In operation of the fire extinguishing unit according to the invention the hand lever 22 is rocked into the shown position, whereby the valve 21 is opened and the electric motor 2a is switched on. The operator grasps the jet pipe 3 and draws the hose 26 from the reel 27 when running towards the fire.

Instead of the rotary pump any other pump may be used; also, the electrical drive for the pump may be replaced by any other drive, for instance a hydraulical drive or a drive derived from the motor of the rescue car.
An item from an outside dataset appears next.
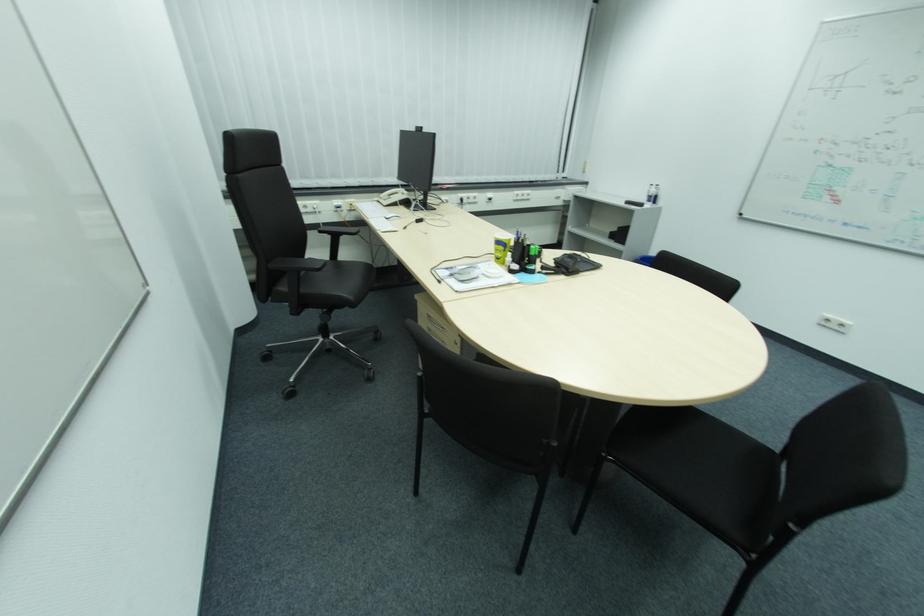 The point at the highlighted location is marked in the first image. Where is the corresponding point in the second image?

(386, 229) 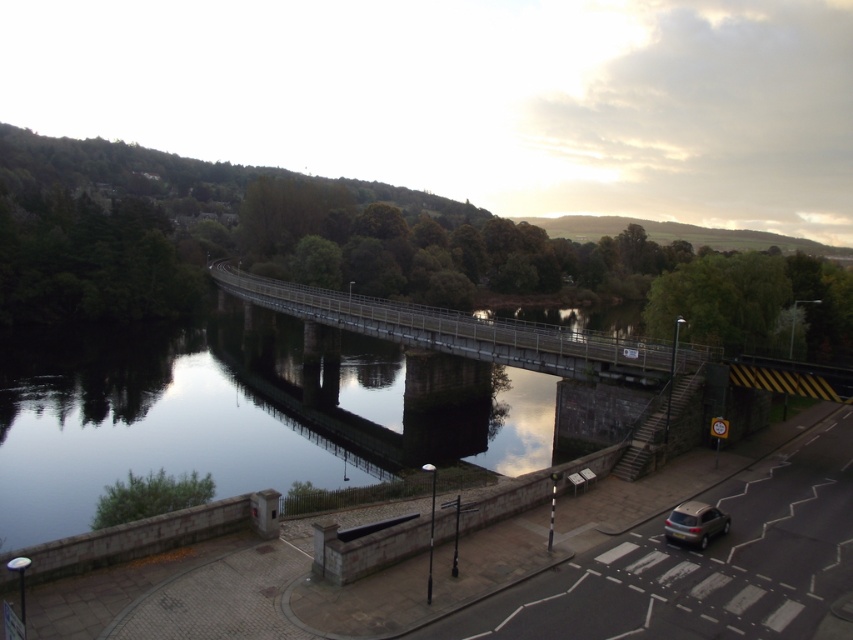 Is reflective concrete water at center above metallic gray bridge at center?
FIG. 2 shows an alternative embodiment where the feeding of the extinguishing liquid from the container 11 is accomplished by driving the extinguishing liquid under pressure out of the container. For this purpose there is provided a compression tank 12 in particular filled with compressed air which is adapted to be connected preferably via a controllable locking device 17 and a pipe line 18 to the container 11. The ventilation is accomplished with the present embodiment via a valve 34 which preferably consists of sintered metal. With this embodiment the container 11 is shown of cylindrical shape. The compressed air may be produced by the rescue car as an alternative solution. With the second embodiment the output connection 15 of the container 11 is provided at the upper side being connected in the interior of the container via a pipe 19 with the vicinity of the bottom 11a of the container.

The invention also relates to a rescue- or fire extinguishing car provided with the extinguishing unit described above, where the container, the pump 2 or the compression tank 12, respectively, are arranged just in free spaces of the car. In particular, the reel 27 can be arranged either at the side of the car or at the rear in a manner that immediate access to the jet pipe 3 is ensured. The connection pipes and/or the electrical lines offer the possibility, if desired, to arrange the container at some distance from the pump 2 or the compression tank 12, respectively, and the reel 27.

By using a fan jet pipe which may be provided with a quick-closing valve an ideal distribution of the extinguishing liquid is provided. The costs for refilling are low, since the container can be refilled by the normal operator. It should be noted that the unit needs very little maintenance and is not sensitive to any failures.

Though the extinguishing unit according to the invention is particularly adapted for incorporation into rescue cars it also could be used as a stationary extinguishing unit placed at particular dangerous places like work shops, garages and so on.

The connection lines can be hoses or tubes. It should be noted that for air compression it is advantageous to provide the container with a connection means to which a breathing air flask or cylinder usually available in rescue cars can be attached.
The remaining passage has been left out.